- 797 Okunma
- 1 Yorum
- 0 Beğeni
Yasak aşk... /1
Kendisine bile itiraf edemediği duyguların karmaşasında boğulmak üzereydi. Yorgun gözlerinde, mutsuzluğun rengi hat safhadaydı.
Adeta ölü balık gibi baygın baygın bakan gözleri ağlamaktan şişmişti.
Yıllardır yüzü gülmemişti. Yanlış verilen bir evlilik kararı şu genç yaşında saçlarına ak düşürmüştü. Güzel bir kadındı. Özellikle saç, makyaj ve güzel kıyafetlerle iş hayatında da çok dikkat çekiyordu.

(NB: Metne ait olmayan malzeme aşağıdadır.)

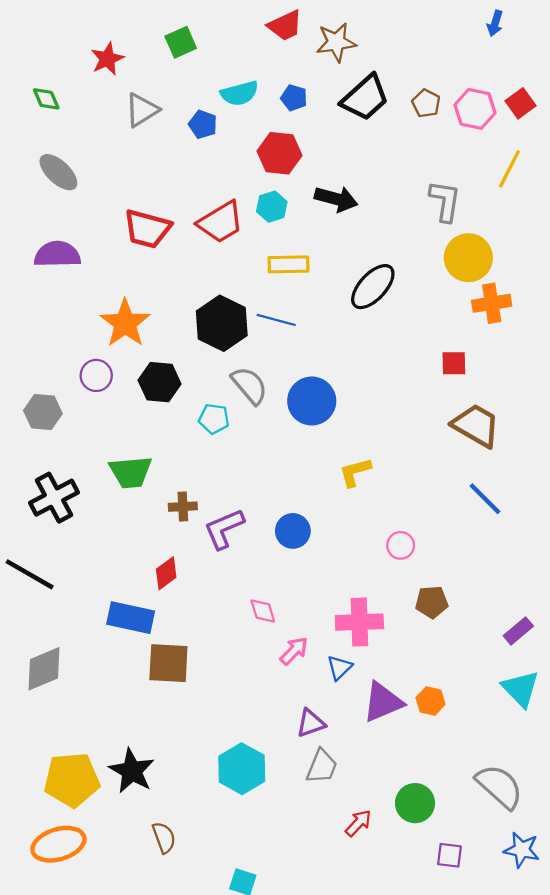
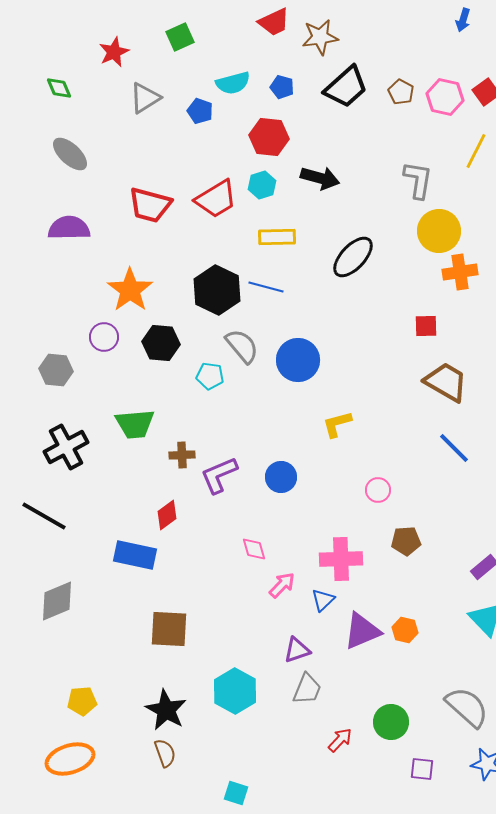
brown square: (168, 663) -> (169, 629), moved
black star: (132, 771) -> (166, 710), moved
yellow pentagon: (72, 780) -> (82, 701), size x0.6

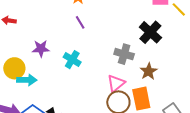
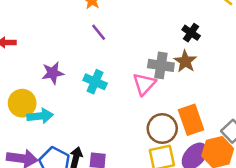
black cross: (150, 32) -> (191, 33), size x0.6
brown star: (149, 71) -> (185, 61), moved
pink triangle: (116, 83) -> (144, 84), moved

Zaten iş ortamı da olmasa hiç çekilecek gibi değildi evlilği.
Kendisini işine vermişti. Onunla oyalanıyordu. Kocasının sorumsuzluğu kendisine uyguladığı haksız ve hakaret içeren davranışlarına katlanamıyordu artık.
Bu evliliği omuzlayıp götüren tek şey çocuklarıydı sadece. Aşk sevgi şöyle dursun saygı ve fedakarlık adına hiç bir şey kalmamıştı artık karı koca ilişkilerinde.
Genç kadını bunlar yormuştu yormasına da şu son günlerde başka bir yükün ağırlığı altında eziliyordu.
Bu yorgunluk hepsinden beter yıpratıyordu sevgiye aç ilgiye muhtaç ruhunu.
Evine geldiğinde çantasını bir tarafa giysilerini bir tarafa fırlatıp, rahat bir şeyler geçirdi üzerine.
Çocukları annesine göndermişti iki günlüğüne. Kocası gece yarısından önce gelmezdi eve. Karnı açlıktan zil çalıyordu ama hiç iştahı yoktu.
Hiç düşünmek istemiyordu ama sadece O ve söyledikleri sözler pusu kurmuştu sanki midesinin tam orta yerine.
Açlıktan çok; müthiş bir ağrı hissediyordu midesinde. Farklı bir ağrı. Sanki midesine taş doldurulmuştu.
Hazmedemiyordu kendisine yapılan teklifi ve yakıştırmayı. Sanırım bundandı mide ağrısı ve tokluk hissi. Değişik bir hazımsızlık...
Bir hafta olmuştu. Patronu olacak dengesizin kendisine o çirkin teklifi yapalı.
Evet şok olmuştu. Hiç beklemiyordu böyle bir şey. İç dünyası yerle bir olmuştu. İşinden ayrılması şarttı. Aynı iş yerinde kesinlikle çalışmaması gerekiyordu artık.
Ama bunu hiç istemiyordu. Yeni bir iş. Yeni bir çevre ve yeni iş arkadaşları.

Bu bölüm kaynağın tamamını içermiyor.